Orphée et Eurydice, vertige sonore et visuel à l’Opéra Comique
Aurélien Bory, metteur en scène passionné par les questions d’espace dans les arts visuels, s’attaque pour la seconde fois à l’opéra en montant l’un des joyaux du répertoire vocal, « Orphée et Eurydice » de Gluck (1774) que Berlioz remania bien plus tard. Le merveilleux des voix suit une ligne mélodique purifiée qui synthétise tous les genres, un vrai poème d’amour et de mort dirigé par Raphaël Pichon et dominé par la présence magnétique de Marianne Crebassa.
Un opéra révolutionnaire
Une épure, l’essence même du drame antique, débarrassé des scories ornementales qui habillaient les opéras du 18° siècle, tel est le projet révolutionnaire dans sa forme que poursuit le compositeur lorsqu’il décide de s’attaquer au mythe d’Orphée, n’en gardant que la force des sentiments, l’intensité du désespoir amoureux, mêlant les arias et les récitatifs pour n’en conserver qu’une puissante tornade dramatique où les trois personnages expriment leur passion. La partition est donc somptueuse, limpide, exprimant au plus haut point les tourments et les affects de chaque personnage, une mythologie revisitée par la passion du romantisme, dont Richard Wagner inventera un genre de spectacle total.
La magie du Pepper’s Ghost
Aurélien Bory utilise un immense panneau réfléchissant, le «Pepper’s Ghost », inventé au 19° siècle et réutilisé aujourd’hui dans des spectacles de magie nouvelle. Pénétrant dans le cadre de scène de l’Opéra Comique, on l’incline à 20° de manière à ce qu’il réfléchisse le plan horizontal du plateau sur le mur du fond, à la verticale. L’effet est saisissant et nourrit judicieusement les métamorphoses du voyage d’Orphée, l’aspect symbolique et magique de son passage de la terre aux enfers, trajet aller et retour pour récupérer son Eurydice. Le décor est une toile peinte de Corot représentant la scène mythologique, sur lequel viennent s’inscrire en surimpression tous les personnages. Jusqu’à la plongée dans les Enfers ou Orphée, qui est l’oeil du spectateur, nous plonge dans les ténèbres de l’invisible, enveloppé par des rubans de nuit.

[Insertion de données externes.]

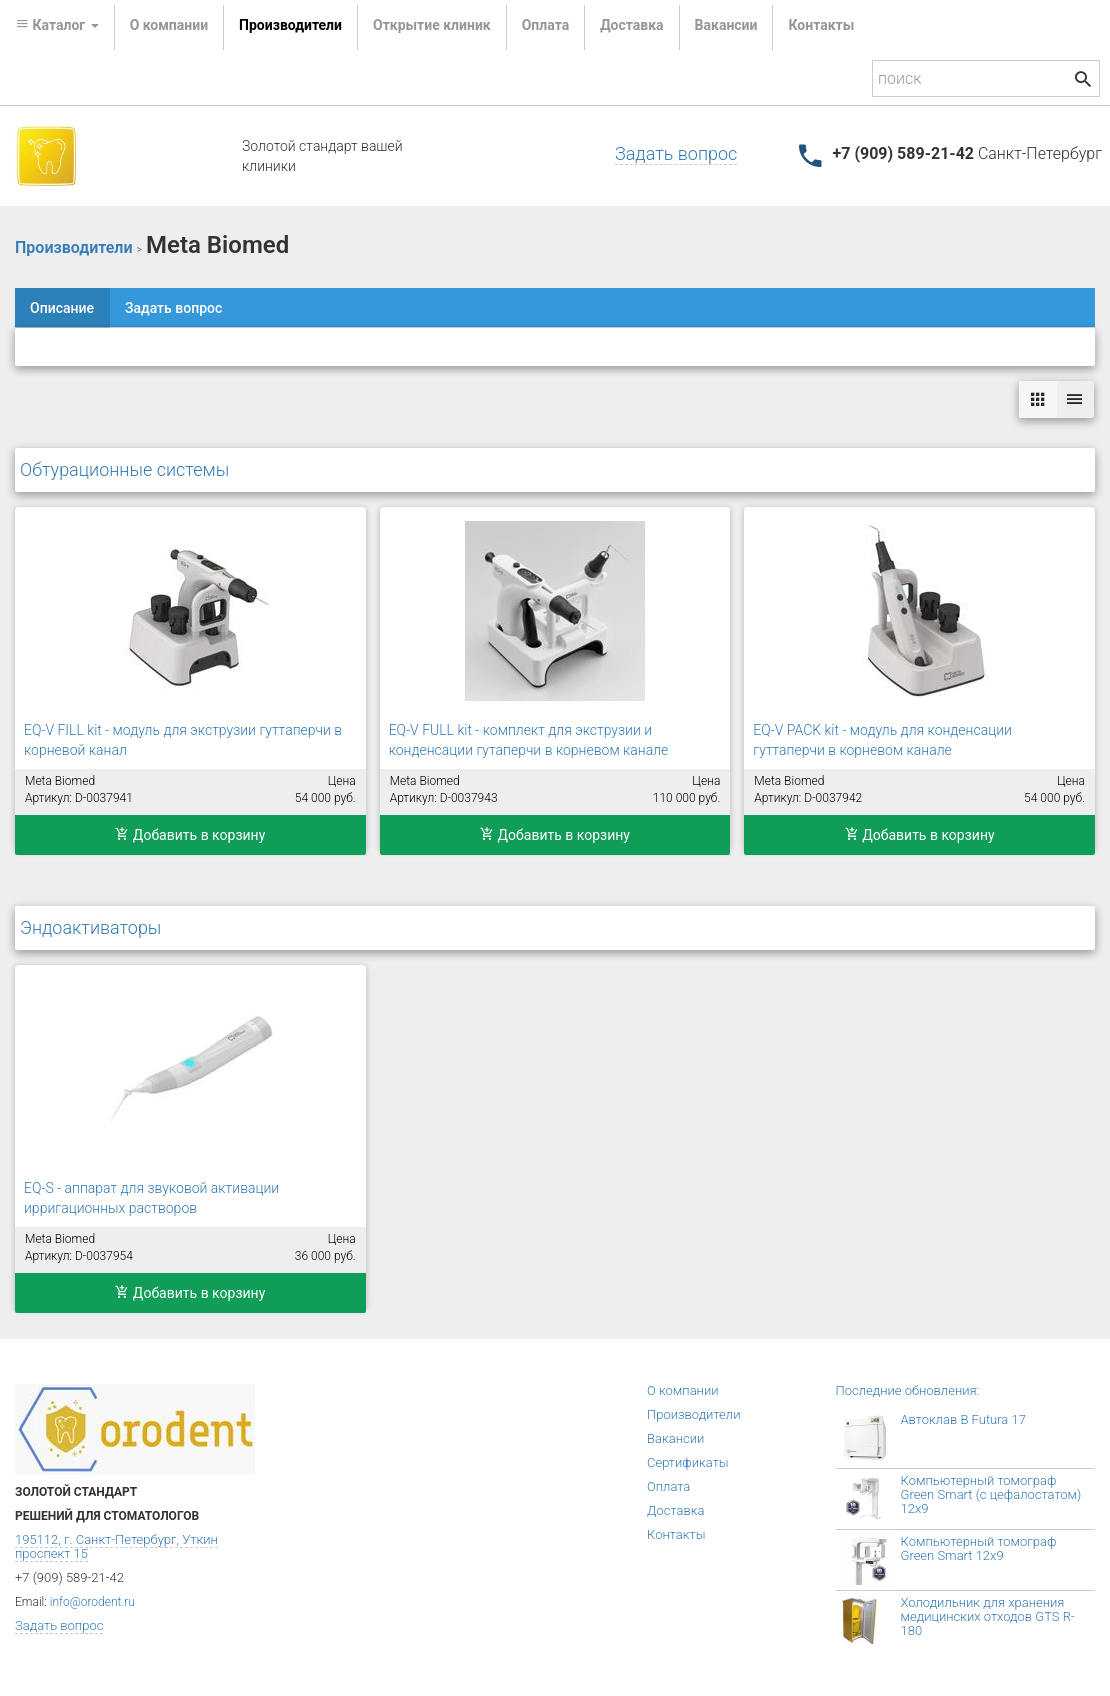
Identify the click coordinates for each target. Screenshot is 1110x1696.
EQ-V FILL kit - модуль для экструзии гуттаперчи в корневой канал (183, 740)
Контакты (821, 25)
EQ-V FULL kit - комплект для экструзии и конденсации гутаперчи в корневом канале (529, 740)
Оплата (545, 25)
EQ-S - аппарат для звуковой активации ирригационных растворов (151, 1198)
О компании (169, 25)
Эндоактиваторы (90, 927)
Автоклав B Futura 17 (963, 1419)
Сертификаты (688, 1462)
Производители (290, 25)
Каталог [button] (57, 25)
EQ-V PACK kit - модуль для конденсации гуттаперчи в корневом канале (882, 740)
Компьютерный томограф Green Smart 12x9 (979, 1548)
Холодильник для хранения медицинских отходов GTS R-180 (988, 1616)
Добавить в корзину (190, 835)
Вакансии (726, 25)
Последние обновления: (908, 1390)
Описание (62, 308)
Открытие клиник (432, 25)
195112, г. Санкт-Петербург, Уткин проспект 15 (116, 1546)
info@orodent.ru (92, 1602)
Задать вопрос (676, 153)
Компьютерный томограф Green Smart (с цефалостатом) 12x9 (991, 1494)
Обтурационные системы (124, 469)
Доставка (631, 25)
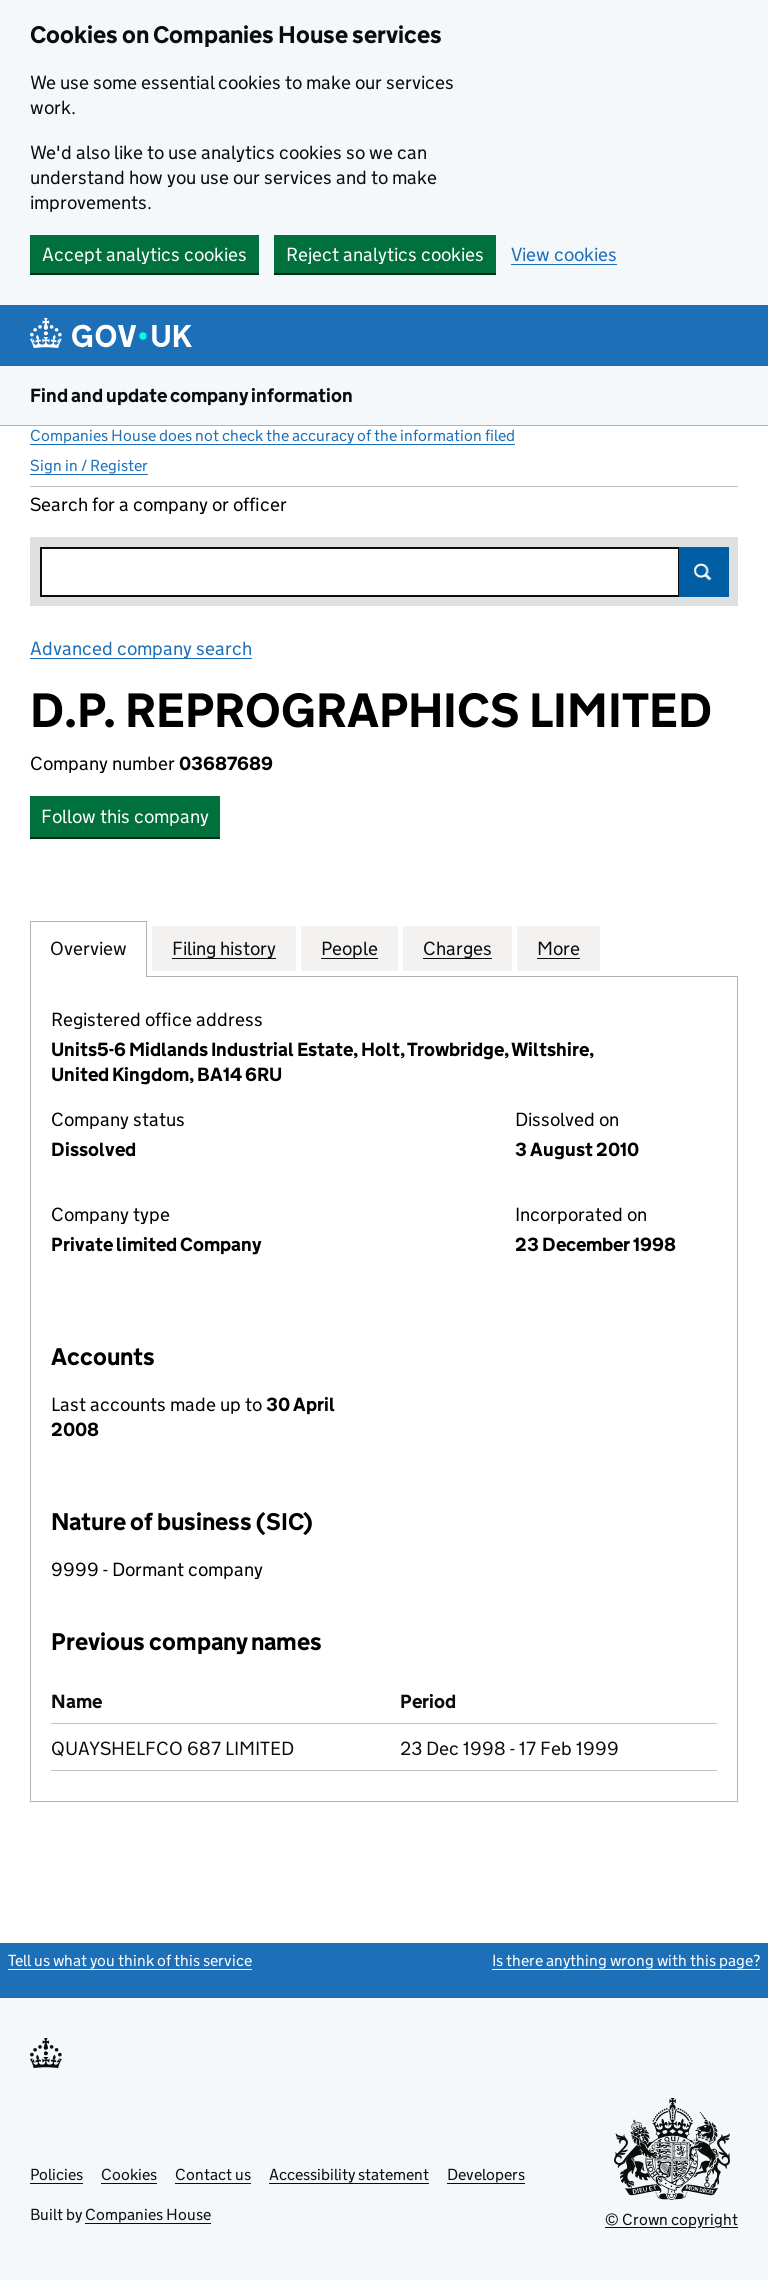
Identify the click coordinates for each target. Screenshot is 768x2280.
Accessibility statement (349, 2174)
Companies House (148, 2214)
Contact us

Perruques platines et personnages androgynes
Marianne Crebassa, jeune mezzo-soprano qui ne cesse de monter, et que l’on retrouvera dans la « Cenerentola » à l’Opéra de Paris puis à la Scala de Milan, campe un Orphée bouleversant, costume sombre d’homme et coupe courte blond platine, créature aux traits gracieux, d’une finesse de porcelaine dans un corps masculin, irradié de douleur. Omniprésente durant toute la représentation, la jeune femme, dont le timbre est serré de souffrance en début de représentation, déploie une profondeur harmonique par de subtiles colorations, passant des graves aux aigus en toute sobriété, précision de l’articulation parfaite, brûlante d’une émotion intérieure, ligne de chant et projection impeccables. Elle est magnifique. Autour d’elle se meuvent les créatures mystérieuses de la nuit et de l’enfer, que sont le choeur de l’Ensemble Pygmalion mélangé à 5 danseurs circassiens qui habitent l’espace en se déplaçant comme des fantômes.
Trio féminin
L’Amour de Léa Desandre, jeune mezzo qui est aussi danseuse, fait des apparitions acrobatiques vertigineuses, tournoyant dans un cercle ou portée à deux mètres au dessus du sol, épousant les lignes géométriques de la Renaissance ou des schémas de Léonard de Vinci. Prouesse vocale, alors qu’Hélène Guilmette, souffrante lors de la première, a fait preuve d’une remarquable résistance vocale, soignant les nuances et la précision de sa ligne de chant en dépit d’un volume sonore modéré, dans le rôle de la belle Eurydice. Dans la fosse, le jeune chef Raphaël Pichon imprime une vivacité d’enfer à son ensemble de musiciens sur instruments d’époque, avec une intelligence formidable de la partition et une attention pour tous, et de tous les instants. Cuivres et cordes, harpe et flûte dialoguent magnifiquement même s’il a pris la liberté de modifier l’ouverture de l’opéra. Une soirée étonnante et merveilleuse.